First, Melville makes the not-so-obvious point that if whales are not taken and their oil barreled, the entire years-long voyage of the whaling ship and the efforts of the whalers is of naught. But his insight goes much further than that.
You have to imagine the lookout’s spotting of the whale’s waterspout. The spontaneous launching of the small whaling skiff, the coxswain in the stern of the boat, shouting the tempo of the thrashing oars of the whalers, the harpooner sitting in the bow with his dart. Every man is rapidly heaving and rowing through the spray. Only one man sits idle— the harpooner. The character, Ishmael, thinks these words: “It is the harpooner that makes the voyage, and if you take the breath out of his body how can you expect him to find it there when most wanted!”
Melville concludes his chapter with these words, which may speak to anyone who doubts the efficacy of rest: “To ensure the greatest efficiency in the dart, the harpooners of this world must start to their feet from out of idleness, and not from out of toil.”

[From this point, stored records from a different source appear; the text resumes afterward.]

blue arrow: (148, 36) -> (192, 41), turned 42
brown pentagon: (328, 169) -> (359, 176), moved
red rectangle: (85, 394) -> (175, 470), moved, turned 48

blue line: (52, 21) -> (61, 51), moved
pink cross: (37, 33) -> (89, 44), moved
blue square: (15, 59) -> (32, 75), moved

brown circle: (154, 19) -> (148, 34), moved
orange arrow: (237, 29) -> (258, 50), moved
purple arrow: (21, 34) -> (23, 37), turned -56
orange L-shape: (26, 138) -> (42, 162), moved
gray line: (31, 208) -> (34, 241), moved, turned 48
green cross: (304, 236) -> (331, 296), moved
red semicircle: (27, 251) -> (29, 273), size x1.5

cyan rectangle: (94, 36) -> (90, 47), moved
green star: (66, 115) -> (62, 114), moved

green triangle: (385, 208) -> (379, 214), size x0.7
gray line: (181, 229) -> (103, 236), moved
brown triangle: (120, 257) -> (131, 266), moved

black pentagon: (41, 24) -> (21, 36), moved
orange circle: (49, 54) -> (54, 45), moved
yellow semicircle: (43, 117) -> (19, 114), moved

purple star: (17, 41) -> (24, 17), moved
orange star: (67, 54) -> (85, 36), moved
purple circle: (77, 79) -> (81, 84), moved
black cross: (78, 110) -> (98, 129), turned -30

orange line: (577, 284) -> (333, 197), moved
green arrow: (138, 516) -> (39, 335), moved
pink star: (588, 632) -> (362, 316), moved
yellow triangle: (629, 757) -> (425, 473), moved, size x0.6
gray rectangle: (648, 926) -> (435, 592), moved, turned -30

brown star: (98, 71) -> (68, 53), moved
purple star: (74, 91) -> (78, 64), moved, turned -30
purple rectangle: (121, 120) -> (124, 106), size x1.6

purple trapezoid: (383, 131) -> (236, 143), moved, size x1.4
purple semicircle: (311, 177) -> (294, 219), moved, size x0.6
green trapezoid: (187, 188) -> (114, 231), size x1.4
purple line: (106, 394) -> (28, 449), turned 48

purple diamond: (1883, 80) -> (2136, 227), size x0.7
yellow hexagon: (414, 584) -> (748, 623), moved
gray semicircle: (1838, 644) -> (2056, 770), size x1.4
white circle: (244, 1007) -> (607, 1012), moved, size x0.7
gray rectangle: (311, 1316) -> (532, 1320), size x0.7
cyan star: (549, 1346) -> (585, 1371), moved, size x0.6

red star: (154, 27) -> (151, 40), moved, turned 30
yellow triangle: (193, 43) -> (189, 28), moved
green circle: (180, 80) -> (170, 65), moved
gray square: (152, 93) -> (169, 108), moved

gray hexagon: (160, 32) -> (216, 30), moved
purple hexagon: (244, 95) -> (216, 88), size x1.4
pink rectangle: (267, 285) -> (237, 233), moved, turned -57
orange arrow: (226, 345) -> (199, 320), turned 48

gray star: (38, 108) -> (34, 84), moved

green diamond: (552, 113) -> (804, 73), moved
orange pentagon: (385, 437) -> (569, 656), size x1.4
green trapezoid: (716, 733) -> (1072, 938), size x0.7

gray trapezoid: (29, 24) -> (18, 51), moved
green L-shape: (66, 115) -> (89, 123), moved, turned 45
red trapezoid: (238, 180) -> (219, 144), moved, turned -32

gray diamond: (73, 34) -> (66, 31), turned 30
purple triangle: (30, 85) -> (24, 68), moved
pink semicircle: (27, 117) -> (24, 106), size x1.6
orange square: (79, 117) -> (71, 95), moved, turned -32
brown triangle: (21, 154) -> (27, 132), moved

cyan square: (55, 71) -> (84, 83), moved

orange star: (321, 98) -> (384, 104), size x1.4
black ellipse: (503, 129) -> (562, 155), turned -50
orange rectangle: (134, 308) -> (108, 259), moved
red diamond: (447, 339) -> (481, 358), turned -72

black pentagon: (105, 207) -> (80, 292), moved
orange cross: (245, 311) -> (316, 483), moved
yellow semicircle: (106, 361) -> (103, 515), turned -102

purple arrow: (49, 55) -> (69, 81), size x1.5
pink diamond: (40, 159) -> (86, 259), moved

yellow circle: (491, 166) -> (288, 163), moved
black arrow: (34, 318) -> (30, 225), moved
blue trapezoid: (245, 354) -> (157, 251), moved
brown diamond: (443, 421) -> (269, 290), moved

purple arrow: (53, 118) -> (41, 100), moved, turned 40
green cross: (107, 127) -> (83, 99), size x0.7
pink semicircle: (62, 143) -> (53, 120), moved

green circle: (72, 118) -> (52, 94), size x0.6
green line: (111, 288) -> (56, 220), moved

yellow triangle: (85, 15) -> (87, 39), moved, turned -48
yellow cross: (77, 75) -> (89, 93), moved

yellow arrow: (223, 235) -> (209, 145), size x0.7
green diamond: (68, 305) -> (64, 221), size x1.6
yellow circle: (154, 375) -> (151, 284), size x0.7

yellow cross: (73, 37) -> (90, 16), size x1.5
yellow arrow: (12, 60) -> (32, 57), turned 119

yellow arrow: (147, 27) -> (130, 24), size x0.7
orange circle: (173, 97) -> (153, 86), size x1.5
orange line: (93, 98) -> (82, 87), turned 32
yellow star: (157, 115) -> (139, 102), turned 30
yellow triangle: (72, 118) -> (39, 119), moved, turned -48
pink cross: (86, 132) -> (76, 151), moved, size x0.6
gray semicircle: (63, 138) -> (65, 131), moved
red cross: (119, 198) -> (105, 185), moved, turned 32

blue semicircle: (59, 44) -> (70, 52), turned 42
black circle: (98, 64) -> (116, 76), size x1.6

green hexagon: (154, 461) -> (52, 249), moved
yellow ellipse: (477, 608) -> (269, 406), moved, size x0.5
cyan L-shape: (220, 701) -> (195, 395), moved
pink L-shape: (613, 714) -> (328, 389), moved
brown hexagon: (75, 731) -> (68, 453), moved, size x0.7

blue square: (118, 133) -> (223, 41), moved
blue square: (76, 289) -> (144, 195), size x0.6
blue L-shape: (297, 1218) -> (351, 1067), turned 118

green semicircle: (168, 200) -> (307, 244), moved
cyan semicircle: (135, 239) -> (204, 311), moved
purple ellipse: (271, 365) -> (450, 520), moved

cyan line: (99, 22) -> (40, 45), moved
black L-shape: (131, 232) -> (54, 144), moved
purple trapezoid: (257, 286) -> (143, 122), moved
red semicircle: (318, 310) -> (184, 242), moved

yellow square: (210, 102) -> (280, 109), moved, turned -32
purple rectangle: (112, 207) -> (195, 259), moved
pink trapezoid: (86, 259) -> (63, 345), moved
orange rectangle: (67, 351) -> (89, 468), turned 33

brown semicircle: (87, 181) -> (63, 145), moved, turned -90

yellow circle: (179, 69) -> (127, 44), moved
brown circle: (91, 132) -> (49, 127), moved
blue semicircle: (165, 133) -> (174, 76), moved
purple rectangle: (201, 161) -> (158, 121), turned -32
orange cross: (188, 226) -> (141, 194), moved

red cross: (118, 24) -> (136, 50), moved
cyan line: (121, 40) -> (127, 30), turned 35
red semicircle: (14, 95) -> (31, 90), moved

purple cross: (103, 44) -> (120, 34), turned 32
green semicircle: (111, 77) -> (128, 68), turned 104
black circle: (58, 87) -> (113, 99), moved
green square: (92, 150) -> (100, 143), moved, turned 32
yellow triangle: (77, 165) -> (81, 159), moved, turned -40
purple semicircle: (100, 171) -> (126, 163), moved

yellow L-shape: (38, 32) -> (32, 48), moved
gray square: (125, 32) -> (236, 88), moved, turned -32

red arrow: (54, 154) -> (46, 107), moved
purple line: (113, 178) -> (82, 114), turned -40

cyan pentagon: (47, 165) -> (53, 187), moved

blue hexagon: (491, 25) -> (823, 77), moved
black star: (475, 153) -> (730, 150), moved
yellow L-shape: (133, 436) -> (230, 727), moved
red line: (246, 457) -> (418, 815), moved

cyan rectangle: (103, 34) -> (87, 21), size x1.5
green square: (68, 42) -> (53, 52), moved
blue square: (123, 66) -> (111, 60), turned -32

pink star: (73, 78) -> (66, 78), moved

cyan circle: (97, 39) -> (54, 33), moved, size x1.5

Remember the Sabbath day to keep it holy. So is given the fourth of the Ten Commandments.
In giving the Commandments to Moses, God said more about the fourth than any other. God needed only four words in regard to killing, but God used ninety-four words to tell us to “remember the Sabbath day, to keep it holy.” Once, preaching on this text, I interpreted the words of God to say, “I command you to rest one day every week.”
Think of it: God commands us to rest. The gospel of Mark tells us that after the disciples had been preaching all over the Galilean countryside for a few days that Jesus finally said to them, “Come away to a deserted place all by yourselves and rest a while” (6:31).
I recently read something to the effect that when we are small children, we are forced to take naps, but when we are old, we are not forced to but try to find time every day to take a nap. In fact, I once heard a psychologist referring to clients who, when they got angry, got very tired at the same time. He explained, “This happens because when they were children and when they got cranky, a parent would say, ‘Oh, I see you’re tired. It’s time to take a nap.’ It becomes internalized so that now, every time they’re upset, their minds and memories tell them they’re sleepy.”
Old Testament scholar Walter Brueggemann, shares: “Sabbath is a day of special dignity, when God’s creatures can luxuriate in being honored ends and not mobilized means to anything beyond themselves.” In other words, a day when men and women can mentally celebrate and physically demonstrate that they have ultimate value not in what they do—labor; but in what they are—creations and children of God. In this sense, therefore, when we observe the Sabbath, when we intentionally cease from our labor so that we may rest, we are honoring ourselves. Also, in faithfully obeying what God has commanded, we are honoring God.
What a gospel it is: “To ensure the greatest efficiency in the dart, the harpooners of this world must start to their feet from out of idleness, and not from out of toil.”